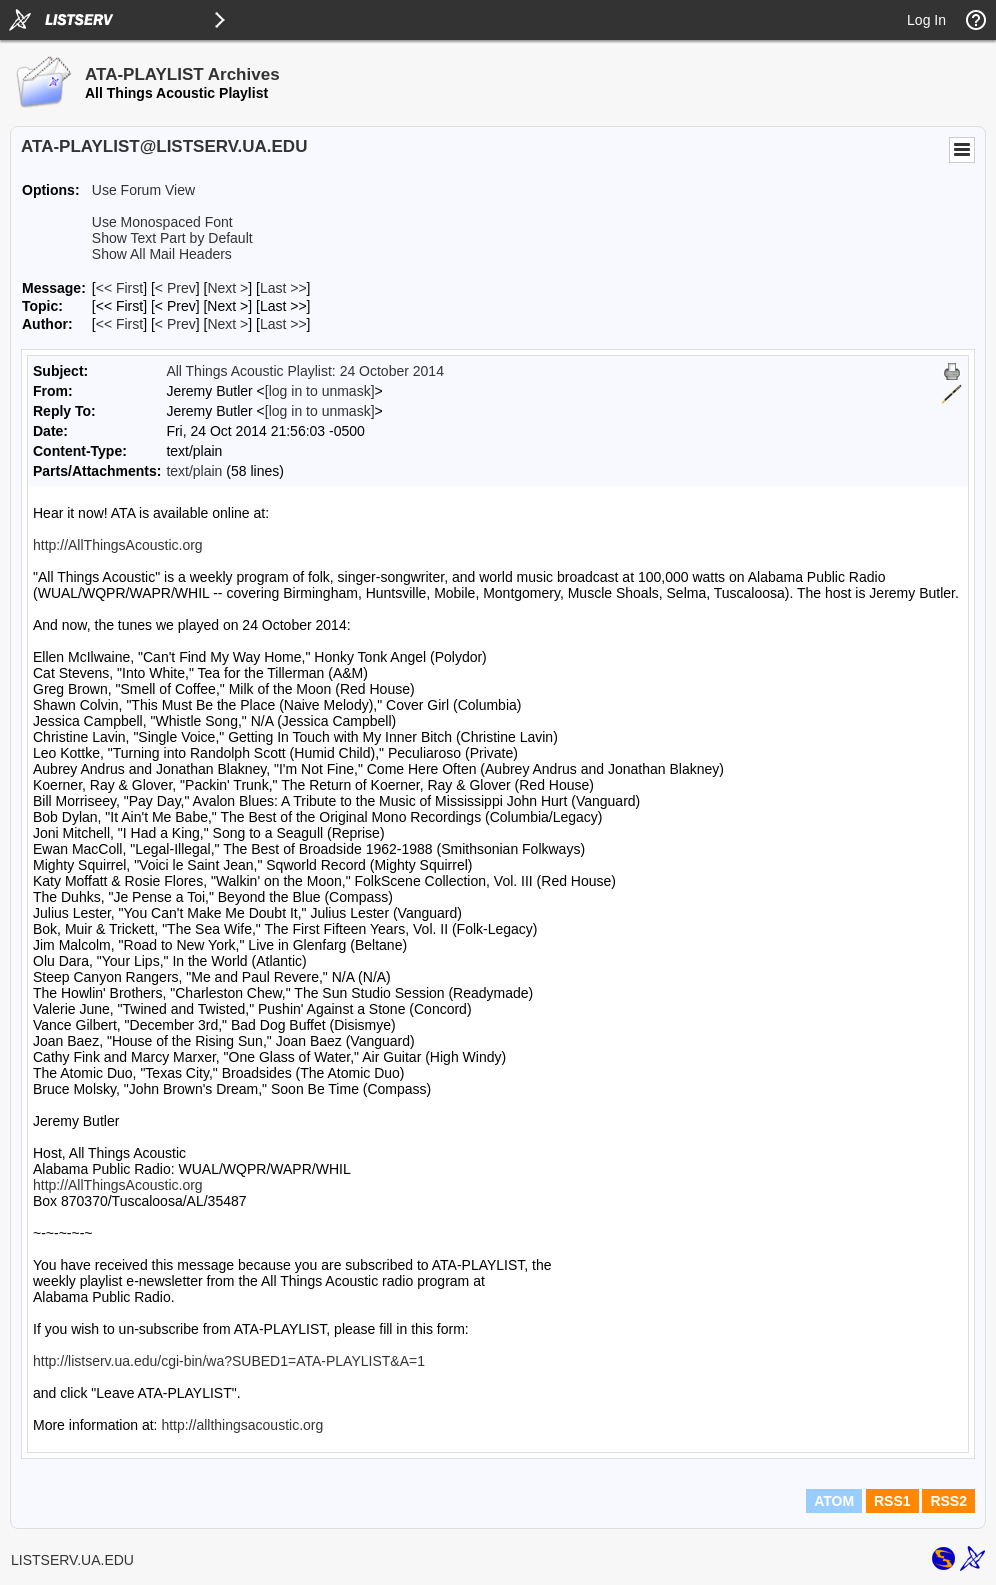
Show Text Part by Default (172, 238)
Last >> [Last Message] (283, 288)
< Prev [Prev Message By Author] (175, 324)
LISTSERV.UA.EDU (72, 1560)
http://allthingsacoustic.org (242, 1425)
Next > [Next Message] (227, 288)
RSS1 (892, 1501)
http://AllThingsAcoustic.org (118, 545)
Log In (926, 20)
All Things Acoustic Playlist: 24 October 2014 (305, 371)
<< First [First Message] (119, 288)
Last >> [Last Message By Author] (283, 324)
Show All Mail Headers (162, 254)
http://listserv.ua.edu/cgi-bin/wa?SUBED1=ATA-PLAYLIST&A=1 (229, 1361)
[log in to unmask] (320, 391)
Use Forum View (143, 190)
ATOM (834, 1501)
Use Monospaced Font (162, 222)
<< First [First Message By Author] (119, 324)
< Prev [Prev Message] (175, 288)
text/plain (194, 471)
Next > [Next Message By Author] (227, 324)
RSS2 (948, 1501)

######

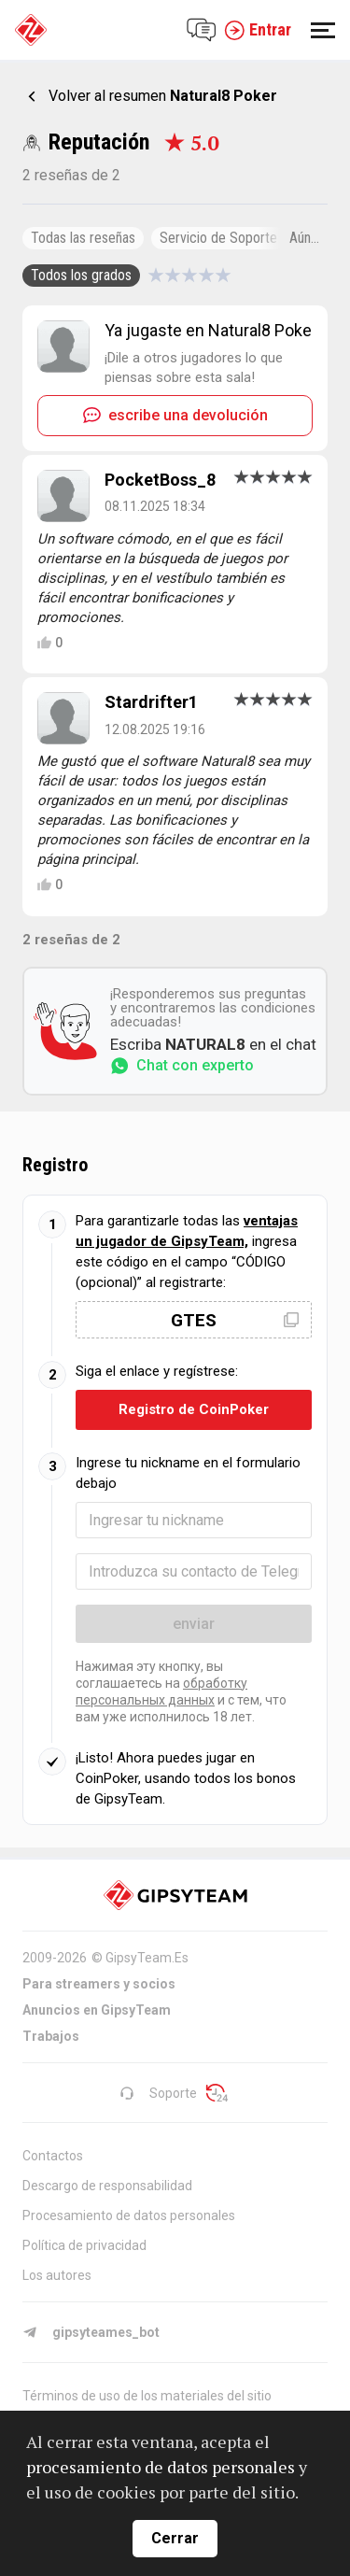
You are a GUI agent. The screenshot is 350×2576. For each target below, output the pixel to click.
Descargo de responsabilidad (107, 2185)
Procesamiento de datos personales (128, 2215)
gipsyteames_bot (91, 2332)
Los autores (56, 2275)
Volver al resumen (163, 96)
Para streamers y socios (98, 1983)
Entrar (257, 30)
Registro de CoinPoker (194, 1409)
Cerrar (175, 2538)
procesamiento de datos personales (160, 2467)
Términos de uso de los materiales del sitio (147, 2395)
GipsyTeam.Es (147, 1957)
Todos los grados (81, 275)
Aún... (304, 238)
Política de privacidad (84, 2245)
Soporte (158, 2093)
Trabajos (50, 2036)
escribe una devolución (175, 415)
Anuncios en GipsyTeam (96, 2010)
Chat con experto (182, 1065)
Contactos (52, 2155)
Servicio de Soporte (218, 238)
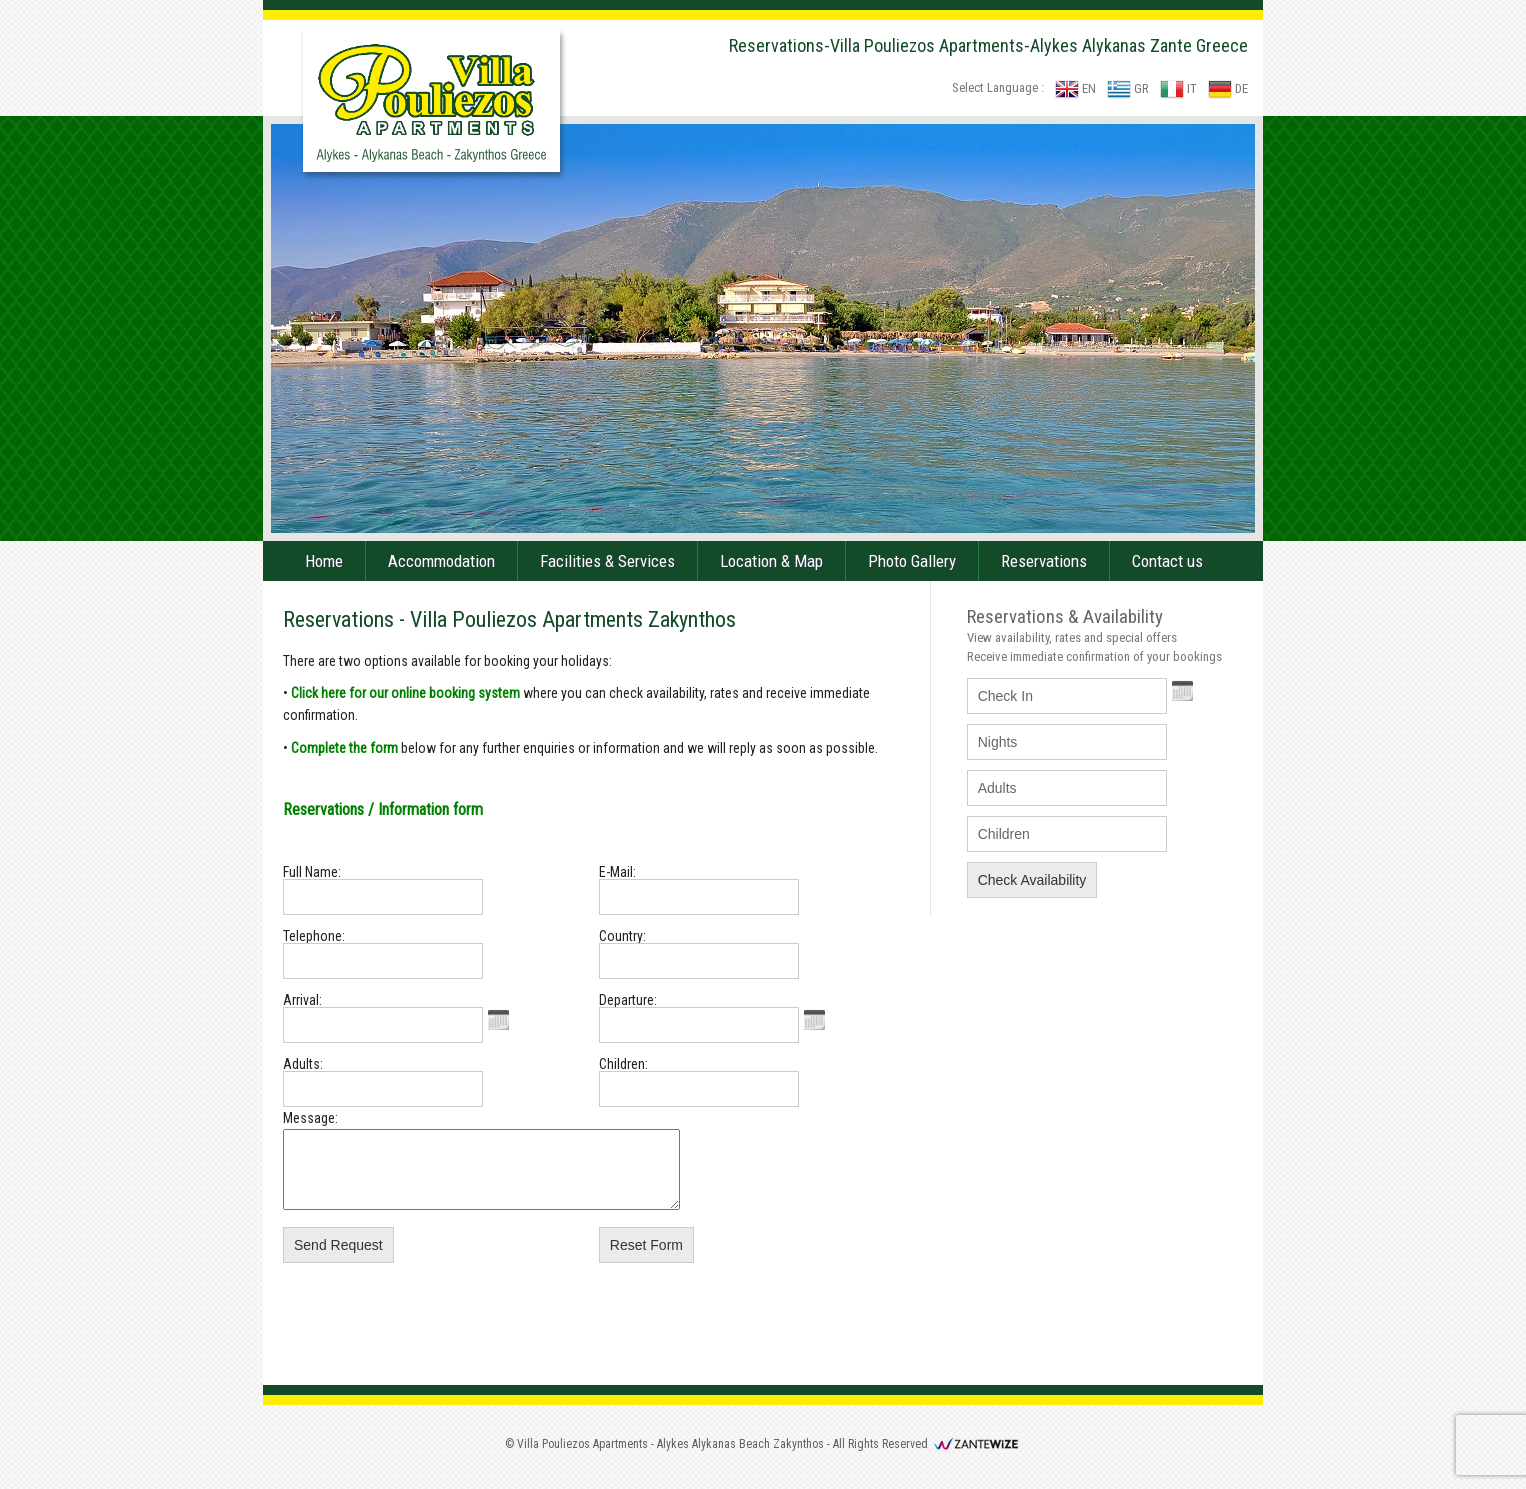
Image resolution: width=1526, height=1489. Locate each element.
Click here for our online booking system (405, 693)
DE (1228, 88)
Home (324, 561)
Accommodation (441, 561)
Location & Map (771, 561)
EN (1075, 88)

######

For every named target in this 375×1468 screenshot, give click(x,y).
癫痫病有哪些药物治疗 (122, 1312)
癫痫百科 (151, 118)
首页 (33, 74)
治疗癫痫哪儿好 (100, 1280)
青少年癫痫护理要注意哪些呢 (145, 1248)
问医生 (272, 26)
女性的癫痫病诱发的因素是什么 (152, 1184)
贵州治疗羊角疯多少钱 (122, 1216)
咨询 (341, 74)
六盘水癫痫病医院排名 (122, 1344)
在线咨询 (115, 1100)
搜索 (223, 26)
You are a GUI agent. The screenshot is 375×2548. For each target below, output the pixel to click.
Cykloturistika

######

• [Task description]: Copy out every line from the data above in which the word "Show" occurs.

• [Reply to the task]:
Show Text Part by Default (172, 238)
Show All Mail Headers (162, 254)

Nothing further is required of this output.